• # question_answer The acid catalyzed hydrolysis of an organic, compound 'A' at $30{}^\circ C$ has a time for half change of 100 minute when carried out in a buffer solution at $(pH=5)$ and 10 minute when carried out at $(pH=4)$. Both times of half change are independent of the initial concentration of A. If rate constant K is defined by $\frac{-d[A]}{dt}=K{{[A]}^{a}}{{[{{H}^{+}}]}^{b}},$ the values of a and b respectively are A) 1, 1   B) 1, 2 C) 0, 1                   D) 1, 0

 During any experiment, pH is constant, hence $\frac{-d[A]}{dt}=K'{{[A]}^{a}}$ where $K'=K{{[{{H}^{+}}]}^{b}}$ As ${{t}_{1/2}}$ is independent of initial conc.
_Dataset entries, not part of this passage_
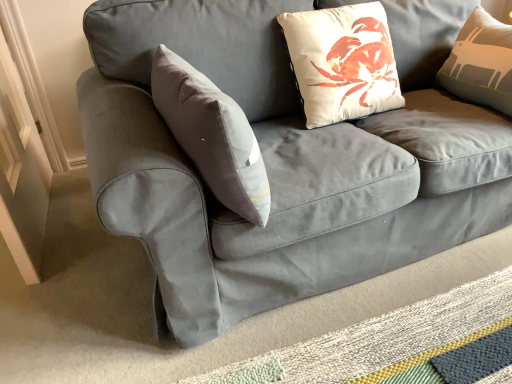 You are a GUI agent. You are given a task and a screenshot of the screen. Output one action in this format:
    pyautogui.click(x=<x>, y=<y>)
    Task: Click on the vacant area on top of textured woven mat at lower right (from a real-world perspective)
    The height and width of the screenshot is (384, 512).
    Given the screenshot: What is the action you would take?
    pyautogui.click(x=402, y=334) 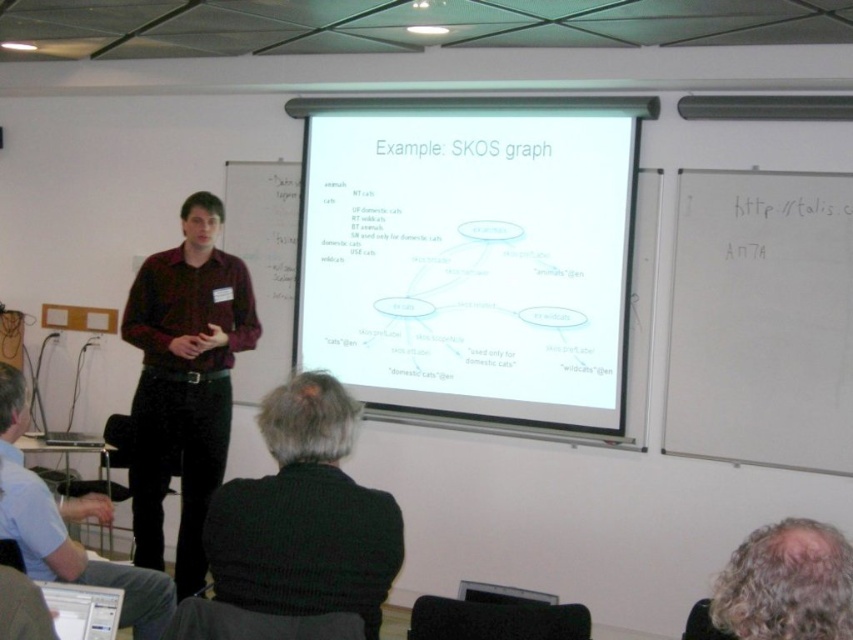 Can you confirm if matte red shirt at center is taller than dark brown leather jacket at lower left?

Yes, matte red shirt at center is taller than dark brown leather jacket at lower left.

Is matte red shirt at center positioned in front of dark brown leather jacket at lower left?

No, it is not.

Is point (196, 248) closer to viewer compared to point (39, 556)?

No, (196, 248) is behind (39, 556).

What are the coordinates of `matte red shirt at center` in the screenshot? It's located at (184, 381).

Who is more forward, (440,380) or (195,349)?

Point (195,349)

Measure the distance between point [345,256] and camera.

They are 4.22 meters apart.

Image resolution: width=853 pixels, height=640 pixels. Identify the location of white paper at center. (469, 260).

Which is more to the right, white paper at center or dark brown leather jacket at lower left?

white paper at center

Which is behind, point (361, 328) or point (78, 515)?

The point (361, 328) is behind.

Between point (328, 272) and point (4, 476), which one is positioned in front?

Point (4, 476) is in front.

Identify the location of white paper at center. (469, 260). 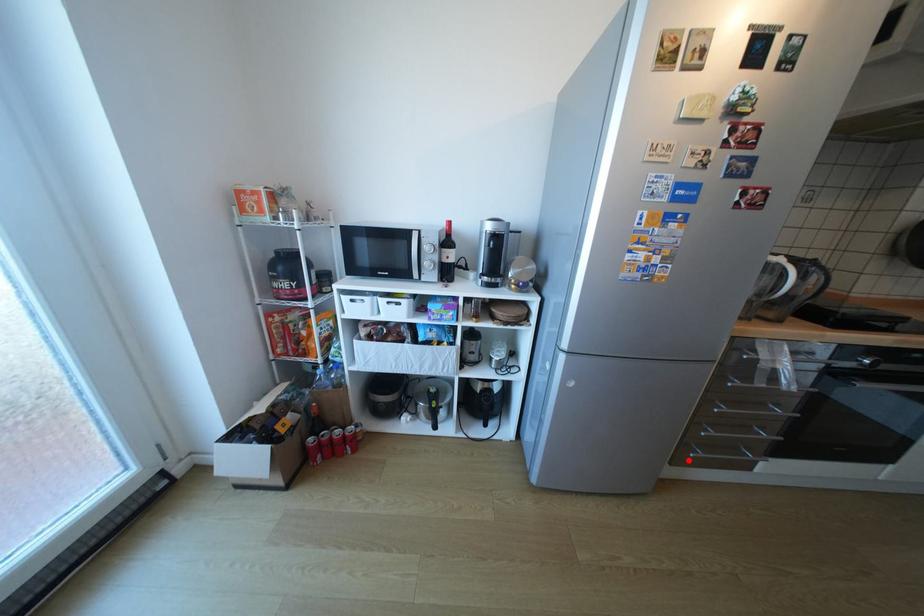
So $a=1$ Also K' can be given by $=\frac{0.693}{{{t}_{1/2}}}$ $\frac{{{({{t}_{1/2}})}_{1}}}{{{({{t}_{1/2}})}_{2}}}=\frac{K_{2}^{'}}{K_{1}^{'}}=\frac{K[{{H}^{+}}]_{2}^{b}}{K[{{H}^{+}}]_{1}^{b}}=\frac{[{{H}^{+}}]_{2}^{b}}{[{{H}^{+}}]_{1}^{b}}$ Now $\frac{100}{10}=\left( \frac{{{10}^{-4}}}{{{10}^{-5}}} \right)\text{or}\,b=1$